Is there some way I could create a lambda function dynamically? For example,

f = lambda t : (1 + 32*t + 23*np.power(t,2) + 23*np.power(t,3) + 23*np.power(t,4))

in the above lambda function f, I want to increment the value of t in 23*np.power(t,2) and want it to go until 467. So:

f = lambda t : (1 + 32*t + 23*np.power(t,2) + .. + 23*np.power(t,467))

Is there a way I could do this automatically?

Answer 1

The two parameters of np.power broadcast against each other.

def foo(t, p):
    return 1+32*t + np.sum(23*np.power(t,np.arange(*p)[:,None]), axis=0)

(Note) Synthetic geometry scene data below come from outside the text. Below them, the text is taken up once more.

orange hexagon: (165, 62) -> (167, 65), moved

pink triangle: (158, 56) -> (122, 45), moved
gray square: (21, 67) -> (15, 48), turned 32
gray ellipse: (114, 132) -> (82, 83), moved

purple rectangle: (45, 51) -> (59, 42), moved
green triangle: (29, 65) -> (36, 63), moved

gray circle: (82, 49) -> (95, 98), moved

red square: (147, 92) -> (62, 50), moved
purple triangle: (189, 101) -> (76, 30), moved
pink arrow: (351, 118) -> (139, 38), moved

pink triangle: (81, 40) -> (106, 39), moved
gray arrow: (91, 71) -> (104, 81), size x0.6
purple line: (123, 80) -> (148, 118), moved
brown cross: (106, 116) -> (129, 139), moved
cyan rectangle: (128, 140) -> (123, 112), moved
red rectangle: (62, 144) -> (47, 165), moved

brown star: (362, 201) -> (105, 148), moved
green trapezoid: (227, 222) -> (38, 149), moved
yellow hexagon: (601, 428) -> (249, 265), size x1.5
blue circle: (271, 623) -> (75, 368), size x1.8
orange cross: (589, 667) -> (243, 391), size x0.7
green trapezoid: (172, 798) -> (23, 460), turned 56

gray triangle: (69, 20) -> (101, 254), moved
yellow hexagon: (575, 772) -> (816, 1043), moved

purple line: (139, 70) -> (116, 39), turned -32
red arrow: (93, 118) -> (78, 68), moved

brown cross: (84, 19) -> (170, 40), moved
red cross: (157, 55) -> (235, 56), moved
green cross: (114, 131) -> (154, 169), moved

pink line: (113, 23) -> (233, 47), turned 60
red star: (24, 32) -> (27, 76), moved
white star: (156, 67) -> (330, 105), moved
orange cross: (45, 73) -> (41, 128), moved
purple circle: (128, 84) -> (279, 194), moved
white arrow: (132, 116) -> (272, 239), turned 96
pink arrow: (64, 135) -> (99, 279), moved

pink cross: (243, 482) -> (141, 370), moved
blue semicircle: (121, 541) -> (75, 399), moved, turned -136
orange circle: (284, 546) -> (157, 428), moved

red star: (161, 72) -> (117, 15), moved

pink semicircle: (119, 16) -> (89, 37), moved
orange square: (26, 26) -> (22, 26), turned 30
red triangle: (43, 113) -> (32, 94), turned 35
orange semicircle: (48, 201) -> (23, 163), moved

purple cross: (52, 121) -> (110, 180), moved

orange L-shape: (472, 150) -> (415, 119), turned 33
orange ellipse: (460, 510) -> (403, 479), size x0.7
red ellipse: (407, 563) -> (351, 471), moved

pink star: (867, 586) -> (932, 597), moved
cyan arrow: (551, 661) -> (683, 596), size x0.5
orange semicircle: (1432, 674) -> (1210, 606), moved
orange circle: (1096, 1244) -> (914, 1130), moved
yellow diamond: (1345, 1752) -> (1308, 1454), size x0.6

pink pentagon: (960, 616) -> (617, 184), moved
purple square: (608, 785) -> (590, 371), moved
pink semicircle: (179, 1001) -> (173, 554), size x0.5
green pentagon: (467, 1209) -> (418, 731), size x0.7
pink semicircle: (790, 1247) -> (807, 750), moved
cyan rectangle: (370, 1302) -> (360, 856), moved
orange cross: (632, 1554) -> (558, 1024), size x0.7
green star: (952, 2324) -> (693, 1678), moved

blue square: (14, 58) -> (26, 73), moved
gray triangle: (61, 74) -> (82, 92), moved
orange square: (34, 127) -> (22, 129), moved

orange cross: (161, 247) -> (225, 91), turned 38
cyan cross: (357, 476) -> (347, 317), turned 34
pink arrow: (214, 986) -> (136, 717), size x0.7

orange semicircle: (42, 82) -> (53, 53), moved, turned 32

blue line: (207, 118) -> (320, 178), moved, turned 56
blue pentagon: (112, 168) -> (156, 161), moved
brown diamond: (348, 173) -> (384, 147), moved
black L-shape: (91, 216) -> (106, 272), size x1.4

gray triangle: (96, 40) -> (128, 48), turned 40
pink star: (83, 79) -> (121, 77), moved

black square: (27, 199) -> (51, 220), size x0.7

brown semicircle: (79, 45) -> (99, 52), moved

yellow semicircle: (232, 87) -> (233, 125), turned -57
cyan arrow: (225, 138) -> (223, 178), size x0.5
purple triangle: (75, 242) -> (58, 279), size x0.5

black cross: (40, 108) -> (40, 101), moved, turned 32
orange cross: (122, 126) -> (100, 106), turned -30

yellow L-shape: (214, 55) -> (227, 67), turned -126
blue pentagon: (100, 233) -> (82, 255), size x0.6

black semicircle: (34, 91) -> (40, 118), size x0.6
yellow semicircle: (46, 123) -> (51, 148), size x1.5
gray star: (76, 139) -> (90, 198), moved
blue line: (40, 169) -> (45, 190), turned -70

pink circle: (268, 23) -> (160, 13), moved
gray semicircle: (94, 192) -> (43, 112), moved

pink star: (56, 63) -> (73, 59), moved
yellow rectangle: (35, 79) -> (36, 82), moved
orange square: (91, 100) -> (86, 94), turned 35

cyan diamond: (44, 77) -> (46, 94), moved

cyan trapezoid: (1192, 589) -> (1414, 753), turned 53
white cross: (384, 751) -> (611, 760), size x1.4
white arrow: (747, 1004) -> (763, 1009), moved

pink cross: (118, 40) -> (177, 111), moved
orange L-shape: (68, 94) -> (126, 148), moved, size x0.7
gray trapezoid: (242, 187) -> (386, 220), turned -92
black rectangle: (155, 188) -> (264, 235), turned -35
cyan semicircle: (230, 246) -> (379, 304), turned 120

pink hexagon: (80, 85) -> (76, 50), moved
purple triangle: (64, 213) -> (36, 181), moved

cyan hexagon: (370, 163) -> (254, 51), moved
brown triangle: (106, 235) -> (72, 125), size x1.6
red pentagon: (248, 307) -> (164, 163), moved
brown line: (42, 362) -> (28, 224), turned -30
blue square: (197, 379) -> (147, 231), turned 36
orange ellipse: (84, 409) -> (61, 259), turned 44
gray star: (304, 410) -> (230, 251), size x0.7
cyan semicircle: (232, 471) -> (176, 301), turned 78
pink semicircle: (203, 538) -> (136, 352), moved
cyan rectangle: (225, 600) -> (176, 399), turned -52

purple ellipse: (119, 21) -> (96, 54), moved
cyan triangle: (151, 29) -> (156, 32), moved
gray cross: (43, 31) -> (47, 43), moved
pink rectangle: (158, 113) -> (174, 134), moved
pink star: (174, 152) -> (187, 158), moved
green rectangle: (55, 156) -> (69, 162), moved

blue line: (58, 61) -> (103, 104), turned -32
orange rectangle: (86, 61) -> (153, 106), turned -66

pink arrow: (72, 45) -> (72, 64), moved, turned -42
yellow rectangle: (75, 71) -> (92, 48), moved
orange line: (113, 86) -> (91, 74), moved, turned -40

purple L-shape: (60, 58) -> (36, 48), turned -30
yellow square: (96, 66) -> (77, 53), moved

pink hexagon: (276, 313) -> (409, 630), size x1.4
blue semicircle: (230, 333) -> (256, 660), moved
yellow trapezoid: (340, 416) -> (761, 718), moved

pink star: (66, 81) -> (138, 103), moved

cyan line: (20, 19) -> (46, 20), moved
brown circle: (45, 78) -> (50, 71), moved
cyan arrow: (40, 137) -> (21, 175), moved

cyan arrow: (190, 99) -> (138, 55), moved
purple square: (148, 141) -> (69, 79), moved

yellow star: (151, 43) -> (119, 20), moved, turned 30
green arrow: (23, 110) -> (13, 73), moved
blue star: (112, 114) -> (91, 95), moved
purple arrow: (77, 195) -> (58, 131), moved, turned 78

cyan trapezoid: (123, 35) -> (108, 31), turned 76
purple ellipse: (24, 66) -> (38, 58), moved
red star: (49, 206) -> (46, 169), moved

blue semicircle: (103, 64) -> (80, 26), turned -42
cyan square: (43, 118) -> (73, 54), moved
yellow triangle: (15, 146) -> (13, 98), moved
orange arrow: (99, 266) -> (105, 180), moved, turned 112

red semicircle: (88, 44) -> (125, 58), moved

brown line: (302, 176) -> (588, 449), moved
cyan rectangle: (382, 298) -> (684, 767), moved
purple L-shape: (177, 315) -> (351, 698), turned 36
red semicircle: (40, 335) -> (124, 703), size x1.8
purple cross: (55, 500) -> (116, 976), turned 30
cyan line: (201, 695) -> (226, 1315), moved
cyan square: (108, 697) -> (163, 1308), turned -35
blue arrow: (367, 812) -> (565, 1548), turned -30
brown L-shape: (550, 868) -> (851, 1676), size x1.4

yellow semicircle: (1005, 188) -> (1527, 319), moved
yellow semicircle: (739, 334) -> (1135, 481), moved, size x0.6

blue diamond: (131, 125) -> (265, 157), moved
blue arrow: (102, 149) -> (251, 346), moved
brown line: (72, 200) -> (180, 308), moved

This is written to take a t array, and a power range:

In [445]: foo(np.linspace(0,1,11),(2,4))                                                              
Out[445]: 
array([ 1.   ,  4.453,  8.504, 13.291, 18.952, 25.625, 33.448, 42.559,
       53.096, 65.197, 79.   ])
In [446]: foo(np.linspace(0,1,11),(2,468))                                                            
Out[446]: 
array([1.00000000e+00, 4.45555556e+00, 8.55000000e+00, 1.35571429e+01,
       1.99333333e+01, 2.85000000e+01, 4.09000000e+01, 6.09666667e+01,
       1.00200000e+02, 2.16100000e+02, 1.07510000e+04])

This version gives the caller more control:

def foo(t, p, axis=0):
    return 1+32*t + np.sum(23*np.power(t,p), axis=axis)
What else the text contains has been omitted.